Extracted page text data
<<<<

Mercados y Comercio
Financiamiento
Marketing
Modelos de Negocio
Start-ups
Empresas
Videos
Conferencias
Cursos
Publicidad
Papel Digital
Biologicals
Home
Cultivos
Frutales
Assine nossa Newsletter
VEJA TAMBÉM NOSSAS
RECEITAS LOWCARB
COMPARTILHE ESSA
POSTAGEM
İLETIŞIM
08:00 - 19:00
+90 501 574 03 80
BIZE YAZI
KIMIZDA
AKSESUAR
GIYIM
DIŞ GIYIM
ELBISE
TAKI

>>>>
<<<<

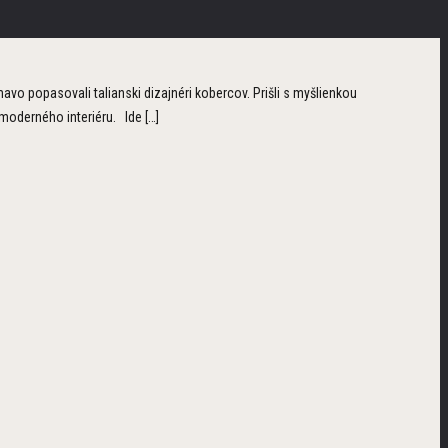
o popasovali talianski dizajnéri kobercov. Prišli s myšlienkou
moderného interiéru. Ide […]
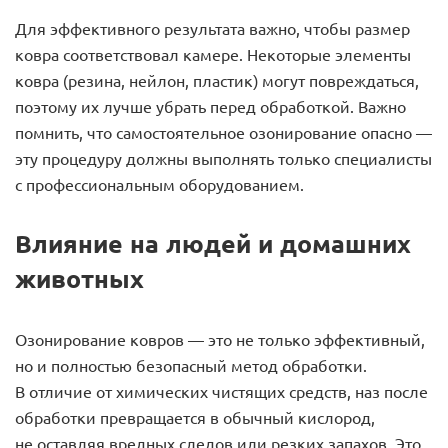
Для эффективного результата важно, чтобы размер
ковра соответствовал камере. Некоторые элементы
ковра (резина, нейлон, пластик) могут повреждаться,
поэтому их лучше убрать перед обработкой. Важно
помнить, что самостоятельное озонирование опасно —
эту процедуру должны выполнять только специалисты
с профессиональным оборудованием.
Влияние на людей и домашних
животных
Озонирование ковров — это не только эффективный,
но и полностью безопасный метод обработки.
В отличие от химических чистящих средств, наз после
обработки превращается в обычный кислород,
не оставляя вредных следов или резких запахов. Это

>>>>
<<<<

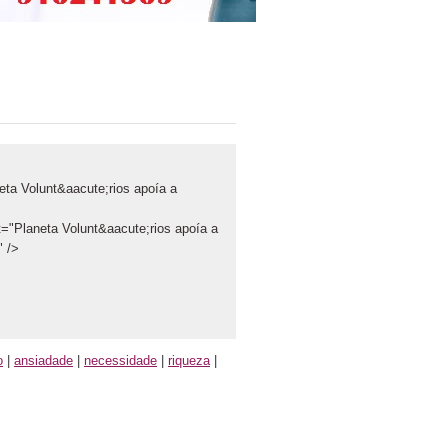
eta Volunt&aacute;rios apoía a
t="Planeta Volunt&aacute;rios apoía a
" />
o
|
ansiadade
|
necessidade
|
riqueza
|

>>>>

* Your task:
Retrieve each line of the data in which the word "ковра" can be found.

* Output for this exercise:
ковра соответствовал камере. Некоторые элементы
ковра (резина, нейлон, пластик) могут повреждаться,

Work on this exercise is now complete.